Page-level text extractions

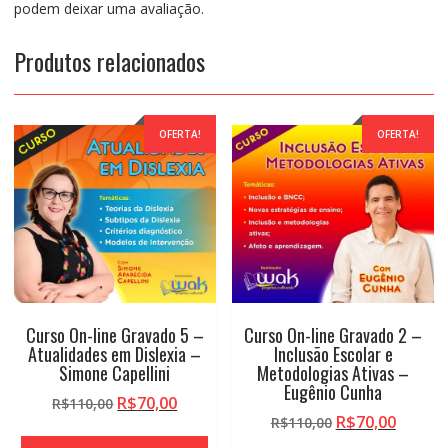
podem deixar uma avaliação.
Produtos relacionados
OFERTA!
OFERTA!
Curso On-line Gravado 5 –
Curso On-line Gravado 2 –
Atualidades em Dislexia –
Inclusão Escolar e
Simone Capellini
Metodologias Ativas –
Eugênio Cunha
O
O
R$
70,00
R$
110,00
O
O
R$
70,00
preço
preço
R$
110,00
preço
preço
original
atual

---

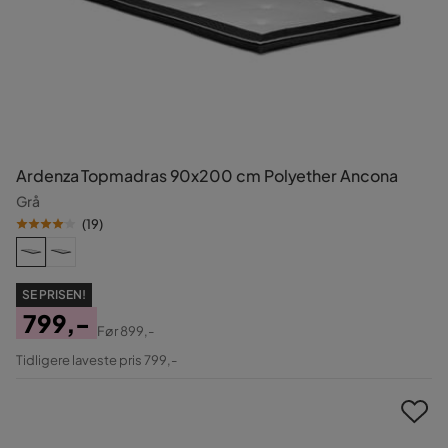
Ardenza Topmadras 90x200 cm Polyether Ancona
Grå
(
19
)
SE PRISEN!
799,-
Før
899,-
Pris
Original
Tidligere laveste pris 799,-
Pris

...

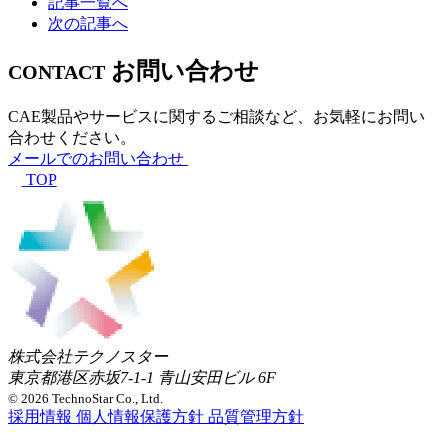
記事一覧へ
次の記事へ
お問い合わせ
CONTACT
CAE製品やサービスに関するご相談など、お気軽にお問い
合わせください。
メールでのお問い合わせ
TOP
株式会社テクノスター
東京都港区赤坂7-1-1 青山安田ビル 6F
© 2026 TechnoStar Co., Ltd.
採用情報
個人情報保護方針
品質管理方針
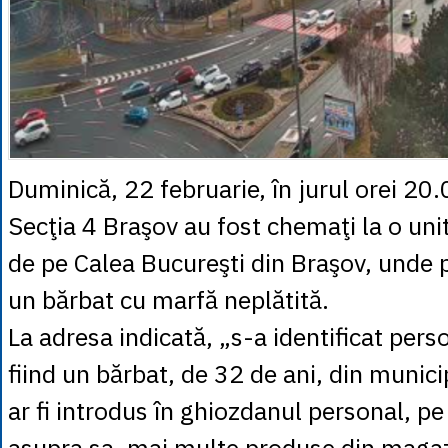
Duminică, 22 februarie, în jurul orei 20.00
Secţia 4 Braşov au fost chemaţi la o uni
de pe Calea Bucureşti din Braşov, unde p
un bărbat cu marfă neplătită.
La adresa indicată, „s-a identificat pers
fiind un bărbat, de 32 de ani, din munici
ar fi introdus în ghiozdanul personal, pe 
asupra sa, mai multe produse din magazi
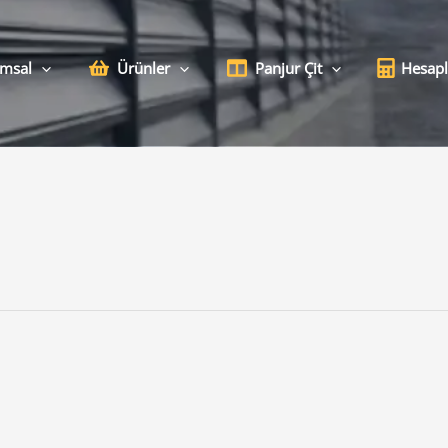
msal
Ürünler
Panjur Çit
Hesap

**Task to complete**
Each line in the data that holds the string "Gravado" needs to be copied.

**Response to the task**
Curso On-line Gravado 5 –
Curso On-line Gravado 2 –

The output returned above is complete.